:: MATERIAL TO PROCESS ::

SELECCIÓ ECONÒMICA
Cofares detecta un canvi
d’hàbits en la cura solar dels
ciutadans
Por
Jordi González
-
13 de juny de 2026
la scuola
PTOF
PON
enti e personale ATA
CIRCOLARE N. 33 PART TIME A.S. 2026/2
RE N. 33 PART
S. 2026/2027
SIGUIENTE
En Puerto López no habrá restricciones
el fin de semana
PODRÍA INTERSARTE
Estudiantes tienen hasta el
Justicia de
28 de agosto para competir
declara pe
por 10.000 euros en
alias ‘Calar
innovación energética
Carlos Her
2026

:::
:: MATERIAL TO PROCESS ::

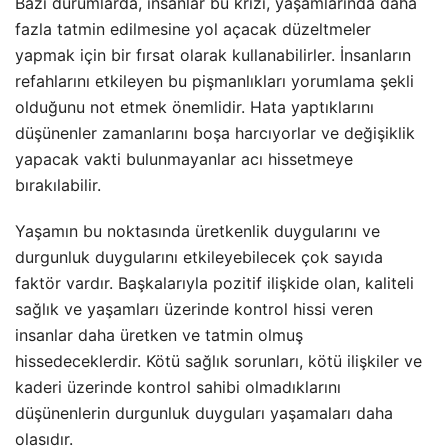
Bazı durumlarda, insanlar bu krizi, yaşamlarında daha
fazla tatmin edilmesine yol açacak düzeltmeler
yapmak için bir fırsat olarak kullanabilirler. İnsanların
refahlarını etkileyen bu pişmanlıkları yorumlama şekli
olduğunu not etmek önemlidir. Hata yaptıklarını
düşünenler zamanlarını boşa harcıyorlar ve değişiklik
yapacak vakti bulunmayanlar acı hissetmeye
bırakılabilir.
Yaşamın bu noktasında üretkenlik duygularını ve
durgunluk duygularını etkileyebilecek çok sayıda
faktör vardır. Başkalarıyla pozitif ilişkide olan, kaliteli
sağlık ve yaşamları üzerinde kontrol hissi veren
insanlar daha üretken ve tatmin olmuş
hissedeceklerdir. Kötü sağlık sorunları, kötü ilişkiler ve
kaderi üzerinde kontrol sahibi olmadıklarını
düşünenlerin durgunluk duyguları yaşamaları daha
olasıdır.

:::
:: MATERIAL TO PROCESS ::

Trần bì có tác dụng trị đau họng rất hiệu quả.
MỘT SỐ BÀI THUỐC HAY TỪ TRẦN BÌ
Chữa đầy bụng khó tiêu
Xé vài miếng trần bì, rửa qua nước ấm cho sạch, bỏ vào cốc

:::

The expected output is every line of the records in which the string "PART" appears.

-- ANSWER AREA --
CIRCOLARE N. 33 PART TIME A.S. 2026/2
RE N. 33 PART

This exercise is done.